Accelerating Deep Learning with Dynamic Data Pruning
Deep learning's success has been attributed to the training of large,
overparameterized models on massive amounts of data. As this trend continues,
model training has become prohibitively costly, requiring access to powerful
computing systems to train state-of-the-art networks. A large body of research
has been devoted to addressing the cost per iteration of training through
various model compression techniques like pruning and quantization. Less effort
has been spent targeting the number of iterations. Previous work, such as
forget scores and GraNd/EL2N scores, address this problem by identifying
important samples within a full dataset and pruning the remaining samples,
thereby reducing the iterations per epoch.
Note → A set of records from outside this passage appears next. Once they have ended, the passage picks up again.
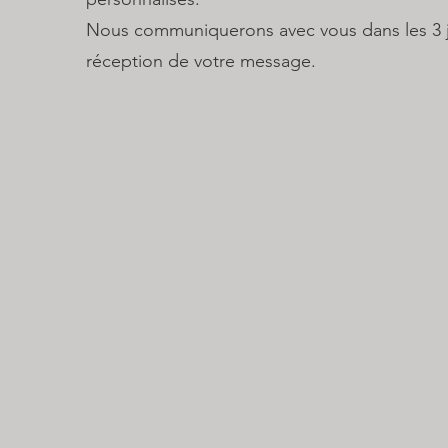
Nous communiquerons avec vous dans les 3 jo
réception de votre message.​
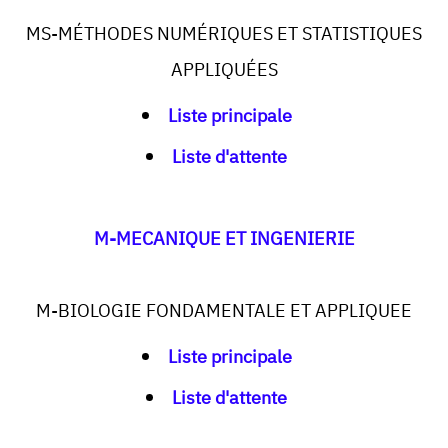
MS-MÉTHODES NUMÉRIQUES ET STATISTIQUES
APPLIQUÉES
Liste principale
Liste d'attente
M-MECANIQUE ET INGENIERIE
M-BIOLOGIE FONDAMENTALE ET APPLIQUEE
Liste principale
Liste d'attente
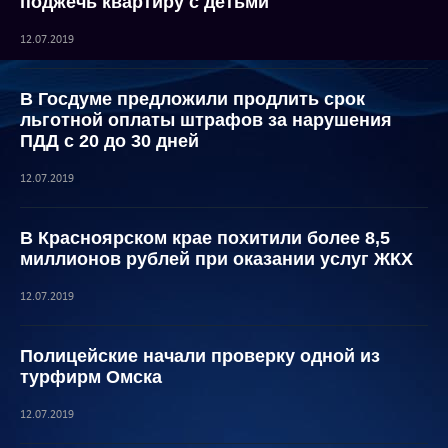
поджечь квартиру с детьми
12.07.2019
В Госдуме предложили продлить срок
льготной оплаты штрафов за нарушения
ПДД с 20 до 30 дней
12.07.2019
В Красноярском крае похитили более 8,5
миллионов рублей при оказании услуг ЖКХ
12.07.2019
Полицейские начали проверку одной из
турфирм Омска
12.07.2019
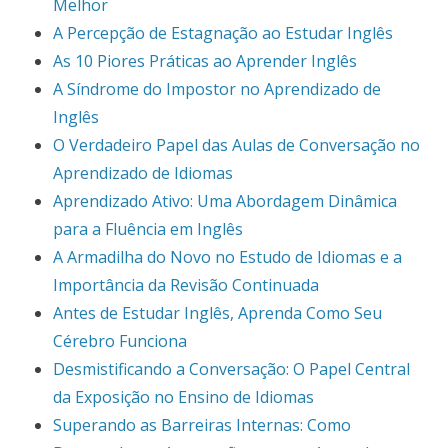
Melhor
A Percepção de Estagnação ao Estudar Inglês
As 10 Piores Práticas ao Aprender Inglês
A Síndrome do Impostor no Aprendizado de
Inglês
O Verdadeiro Papel das Aulas de Conversação no
Aprendizado de Idiomas
Aprendizado Ativo: Uma Abordagem Dinâmica
para a Fluência em Inglês
A Armadilha do Novo no Estudo de Idiomas e a
Importância da Revisão Continuada
Antes de Estudar Inglês, Aprenda Como Seu
Cérebro Funciona
Desmistificando a Conversação: O Papel Central
da Exposição no Ensino de Idiomas
Superando as Barreiras Internas: Como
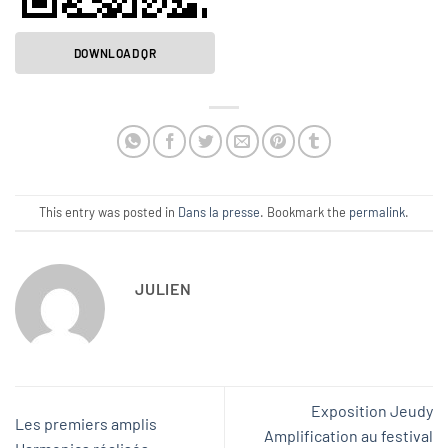
DOWNLOAD QR
This entry was posted in
Dans la presse
. Bookmark the
permalink
.
JULIEN
Exposition Jeudy
Les premiers amplis
Amplification au festival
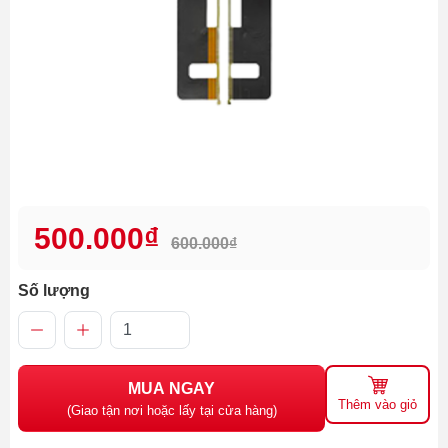
500.000₫
600.000₫
Số lượng
MUA NGAY
Thêm vào giỏ
(Giao tận nơi hoặc lấy tại cửa hàng)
Though these methods decrease the
training time, they use expensive static scoring algorithms prior to training.
When accounting for the scoring mechanism, the total run time is often
increased. In this work, we address this shortcoming with dynamic data pruning
algorithms. Surprisingly, we find that uniform random dynamic pruning can
outperform the prior work at aggressive pruning rates. We attribute this to the
existence of "sometimes" samples -- points that are important to the learned
decision boundary only some of the training time. To better exploit the
subtlety of sometimes samples, we propose two algorithms, based on
reinforcement learning techniques, to dynamically prune samples and achieve
even higher accuracy than the random dynamic method. We test all our methods
against a full-dataset baseline and the prior work on CIFAR-10 and CIFAR-100,
and we can reduce the training time by up to 2x without significant performance
loss. Our results suggest that data pruning should be understood as a dynamic
process that is closely tied to a model's training trajectory, instead of a
static step based solely on the dataset alone.